Write the listing below out again word for word, without a single picture.

Raw data
+---+

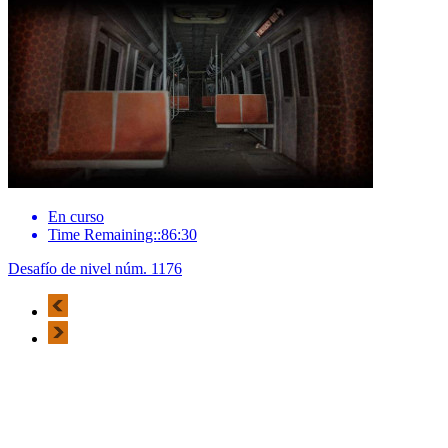
En curso
Time Remaining::86:30
Desafío de nivel núm. 1176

+---+

Reply to the exercise
En curso
Time Remaining::86:30
Desafío de nivel núm. 1176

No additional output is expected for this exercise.